01-25-21
(JFN/TOKYOFM 全国36局ネットのOn The Planetでレポートした内容に加筆再構成しています。)
1月20日の就任式を少し振り返ると、レディ・ガガのアメリカ国歌で始まって、バイデン氏がとにかくユニティ(団結)を訴えるスピーチ。これを聞いて、ああやっぱりアメリカは一人一人の違いを超えて頑張っていかなければと皆が感じた・・・が、
1週間も経っていないのにもう分断が起きている・・・!?というのが今日のお話。
もともと違いを超えて繁栄してきた移民の国アメリカで積み残されてきたのが、黒人をはじめとしたピープルオブカラーなどマイノリティ。
実はバイデン大統領は、こうした制度的人種差別と呼ばれるものに本気で取り組もうとしている史上稀に見る大統領と言われている。時代が要求しているというのもあるわけですが、
例えば先週末でアメリカでの感染累計2500万人を超えたコロナも、貧困層が多いブラック&ブラウンピープルへの医療が行き届いていないことが、ここまで悪化した大きな理由の一つとされている。

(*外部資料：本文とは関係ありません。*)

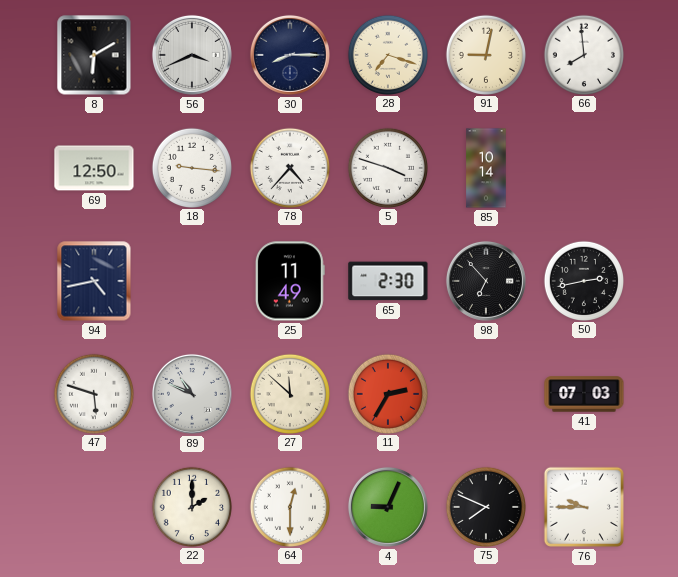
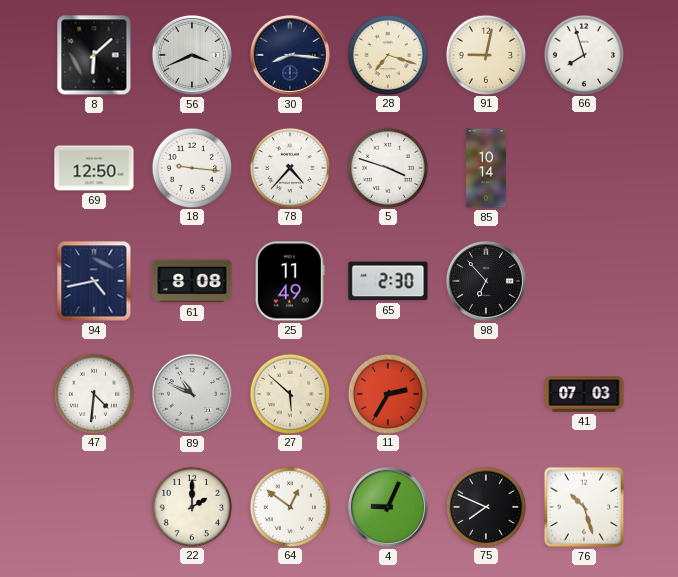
8: 6:10 -> 6:08
30: 8:15 -> 8:16
66: 7:59 -> 7:57
61: none -> 8:08
50: 2:43 -> none
47: 5:48 -> 4:31
27: 11:52 -> 5:52
64: 12:30 -> 12:51
76: 9:45 -> 10:27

そして去年のBLMによって、白人とそれ以外の差別を無くし格差を縮めなければ、社会は安定しないという認識が広まりました。逆に白人至上主義者が台頭したことが、先日の議会襲撃の大きな原因になっている。その背景にはトランプ氏による白人至上主義者の容認発言。そして人種やジェンダー差別を禁止する法案を、撤廃したことがありました。
それに対しまずバイデン政権は、これまでの白人男性主導だったトランプ政権から一転、人種やジェンダーも含め最もダイバース(多様な)なものに。
もちろん副大統領は初めての女性でブラック&アジアン・アメリカンのカマラ・ハリス。
史上初の黒人オースティン国防長官が承認された他、主要スタッフは白人以外が5割。閣僚の3割が女性、ゲイとトランスジェンダーも。
全部合わせるとチーム全体の85%、つまり白人の男性がわずか15%という報道も。
政策的には就任直後から大統領を次々に出して、トランプ氏が発した中東諸国からの入国禁止、メキシコの壁の建設禁止などの人種差別的な法を撤廃。つい先ほどはトランスジェンダー兵士の入隊を禁止していた法律も撤廃しました。
またこれから議会で審議される2兆円のコロナ対策予算案には、最低時給を1500円にする法案も盛り込まれ、これは全てのアメリカ人の生活を向上させると考えられている。
しかしこれに対し共和党支持者からは既に強い反対も上がっている。
ある共和党議員は「バイデン大統領は自分たちを白人至上主義者と呼ぶのか」と反発。またこうした対策は特定のグループに利益をもたらすから反対という声も。分断への対策が分断を深めるという状況になっている。
しかし批判を受けつつもこの流れは既に企業の取り組みなどにも及びつつある。
例えばアップルがピープルオブカラーのビジネスに対し100億円を投資すると発表。スターバックスも同じような発表をしている。
実はこれは日本企業も無視できないSDGs国連の持続可能な開発目標の取り組みにも影響してくる。(SDGsは環境というイメージが強いと思うが差別などダイバーシティの課題も大きく含まれている)
人種問題はアメリカだけでなく世界の問題。私たちのものの見方価値観にも長いタームで影響してくるはずです。